Another NON BINDING resolution that does nothing but give lip service. And that is what so many idiots in San Francisco want over actual ideas that are tried. Scott wiener would have written binding legislation and then stump to get it passed. Jackie won’t lead on any issue. She will only say things but won’t do the work to actually pass laws she says will make lives better. Total phony
One supervisor has just about zero power singularly, even an idiot knows that but somehow you keep insisting it’s a viable critique…
Good supervisors lead. They come up with ideas and put forth legislation. Then they persuade their colleagues to vote for said legislation. We elect them to represent us and make laws. That is literally their job. Jackie doesn’t do this. She just says things that are popular but she knows if she tried to implement those things that are popular, she would have to make unpopular decisions. It’s a calculation on her part that the voting public won’t figure out her schtick. She has calculated correctly….
Actually she does. You just whine about everything she does regardless, because you’re a dishonest and clearly biased political hack vs her elected position of doing her actual job, which she does daily.
Her > You.
No thanks; that’ll be a hard NO.
Misha Steier is another “made man,” one once hired onto a nonprofit, gets rotated from nonprofit to nonprofit in the cartel, entitled to a job for life.

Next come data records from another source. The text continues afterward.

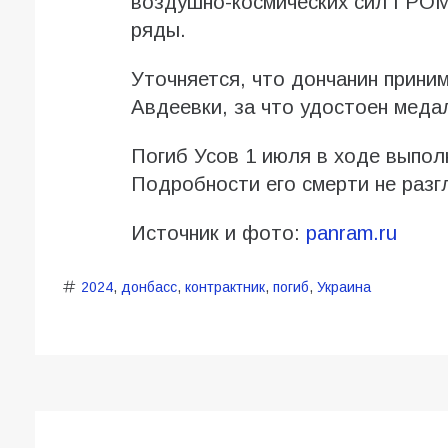
воздушно-космических сил ГРОМ 
ряды.
Уточняется, что дончанин прини
Авдеевки, за что удостоен меда
Погиб Усов 1 июля в ходе выпол
Подробности его смерти не раз
Источник и фото:
panram.ru
2024
,
донбасс
,
контрактник
,
погиб
,
Украина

Of course SF should create a public bank. The only real show stopper is that SF is not ND, the corruption here is part of the city’s municipal DNA. The governance controls required to defend fractional reserve lending from the inevitable feeding frenzy need to be significant and severe.
> Misha Steier is another “made man,” one once hired onto a nonprofit, gets rotated from nonprofit to nonprofit in the cartel, entitled to a job for life.
What you’re describing sounds like a “career”.
The difference of course is that in a career if you claimed to be working in the same thing for 8 years with nothing to show for it besides another non binding resolution, you’d be looking for a new career.
What’s your career if not unreasonable whinging? You claim they have nothing to show for it, but you’re not one who does their homework on any issue.
The same people, often newcomers who do not live in San Francisco, rotate endlessly between the same cartel of city funded nonprofits because they have proven their reliability to the crime family.